Exercise goal: Please write out all of the entries without altering anything.

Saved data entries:
---
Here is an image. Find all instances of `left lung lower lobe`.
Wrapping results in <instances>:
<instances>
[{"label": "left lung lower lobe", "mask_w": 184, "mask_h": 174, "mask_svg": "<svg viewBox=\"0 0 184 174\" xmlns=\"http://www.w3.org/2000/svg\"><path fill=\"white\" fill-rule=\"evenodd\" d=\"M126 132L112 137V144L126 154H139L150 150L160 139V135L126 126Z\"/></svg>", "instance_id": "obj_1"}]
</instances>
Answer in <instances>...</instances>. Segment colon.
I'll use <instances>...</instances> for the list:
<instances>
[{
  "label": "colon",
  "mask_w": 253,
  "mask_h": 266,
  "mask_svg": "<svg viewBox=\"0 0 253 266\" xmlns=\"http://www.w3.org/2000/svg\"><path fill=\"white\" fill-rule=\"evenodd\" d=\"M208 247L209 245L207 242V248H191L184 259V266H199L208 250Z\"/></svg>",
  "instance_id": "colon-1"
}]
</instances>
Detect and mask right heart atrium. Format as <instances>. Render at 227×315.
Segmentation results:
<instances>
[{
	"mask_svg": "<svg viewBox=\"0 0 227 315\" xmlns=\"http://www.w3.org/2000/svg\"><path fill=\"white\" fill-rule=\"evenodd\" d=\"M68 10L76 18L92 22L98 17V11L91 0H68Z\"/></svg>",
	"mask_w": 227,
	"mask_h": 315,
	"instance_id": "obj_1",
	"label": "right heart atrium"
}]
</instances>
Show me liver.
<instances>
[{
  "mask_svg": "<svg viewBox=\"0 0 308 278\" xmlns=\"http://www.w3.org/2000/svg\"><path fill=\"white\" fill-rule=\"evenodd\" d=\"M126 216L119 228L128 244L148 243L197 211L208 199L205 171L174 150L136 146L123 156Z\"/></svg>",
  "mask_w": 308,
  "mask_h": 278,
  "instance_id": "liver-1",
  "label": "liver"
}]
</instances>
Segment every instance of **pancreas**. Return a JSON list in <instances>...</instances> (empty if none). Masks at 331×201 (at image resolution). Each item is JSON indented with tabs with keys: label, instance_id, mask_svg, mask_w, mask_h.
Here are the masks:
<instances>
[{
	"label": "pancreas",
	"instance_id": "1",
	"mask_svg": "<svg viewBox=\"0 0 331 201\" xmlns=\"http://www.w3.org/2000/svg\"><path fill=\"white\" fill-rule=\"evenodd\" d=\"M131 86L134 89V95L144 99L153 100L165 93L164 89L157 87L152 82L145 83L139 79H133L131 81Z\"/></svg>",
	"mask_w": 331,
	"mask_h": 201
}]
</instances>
---
Exercise result:
Here is an image. Find all instances of `left lung lower lobe`.
Wrapping results in <instances>:
<instances>
[{"label": "left lung lower lobe", "mask_w": 184, "mask_h": 174, "mask_svg": "<svg viewBox=\"0 0 184 174\" xmlns=\"http://www.w3.org/2000/svg\"><path fill=\"white\" fill-rule=\"evenodd\" d=\"M126 132L112 137V144L126 154H139L150 150L160 139V135L126 126Z\"/></svg>", "instance_id": "obj_1"}]
</instances>
Answer in <instances>...</instances>. Segment colon.
I'll use <instances>...</instances> for the list:
<instances>
[{
  "label": "colon",
  "mask_w": 253,
  "mask_h": 266,
  "mask_svg": "<svg viewBox=\"0 0 253 266\" xmlns=\"http://www.w3.org/2000/svg\"><path fill=\"white\" fill-rule=\"evenodd\" d=\"M208 247L209 245L207 242V248H191L184 259V266H199L208 250Z\"/></svg>",
  "instance_id": "colon-1"
}]
</instances>
Detect and mask right heart atrium. Format as <instances>. Render at 227×315.
Segmentation results:
<instances>
[{
	"mask_svg": "<svg viewBox=\"0 0 227 315\" xmlns=\"http://www.w3.org/2000/svg\"><path fill=\"white\" fill-rule=\"evenodd\" d=\"M68 10L76 18L92 22L98 17V11L91 0H68Z\"/></svg>",
	"mask_w": 227,
	"mask_h": 315,
	"instance_id": "obj_1",
	"label": "right heart atrium"
}]
</instances>
Show me liver.
<instances>
[{
  "mask_svg": "<svg viewBox=\"0 0 308 278\" xmlns=\"http://www.w3.org/2000/svg\"><path fill=\"white\" fill-rule=\"evenodd\" d=\"M126 216L119 228L128 244L148 243L197 211L208 199L205 171L174 150L136 146L123 156Z\"/></svg>",
  "mask_w": 308,
  "mask_h": 278,
  "instance_id": "liver-1",
  "label": "liver"
}]
</instances>
Segment every instance of **pancreas**. Return a JSON list in <instances>...</instances> (empty if none). Masks at 331×201 (at image resolution). Each item is JSON indented with tabs with keys: label, instance_id, mask_svg, mask_w, mask_h.
Here are the masks:
<instances>
[{
	"label": "pancreas",
	"instance_id": "1",
	"mask_svg": "<svg viewBox=\"0 0 331 201\" xmlns=\"http://www.w3.org/2000/svg\"><path fill=\"white\" fill-rule=\"evenodd\" d=\"M131 86L134 89V95L144 99L153 100L165 93L164 89L157 87L152 82L145 83L139 79H133L131 81Z\"/></svg>",
	"mask_w": 331,
	"mask_h": 201
}]
</instances>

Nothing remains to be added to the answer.